[[ Supplied information, beginning ]]

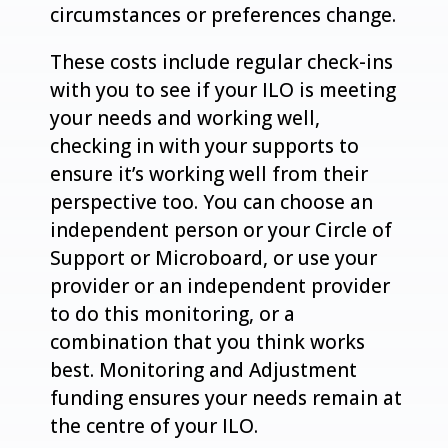
circumstances or preferences change.
These costs include regular check-ins
with you to see if your ILO is meeting
your needs and working well,
checking in with your supports to
ensure it’s working well from their
perspective too. You can choose an
independent person or your Circle of
Support or Microboard, or use your
provider or an independent provider
to do this monitoring, or a
combination that you think works
best. Monitoring and Adjustment
funding ensures your needs remain at
the centre of your ILO.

[[ Supplied information, end ]]

Activity: Please copy every line in the entries where "independent" appears.

Solution to this task:
independent person or your Circle of
provider or an independent provider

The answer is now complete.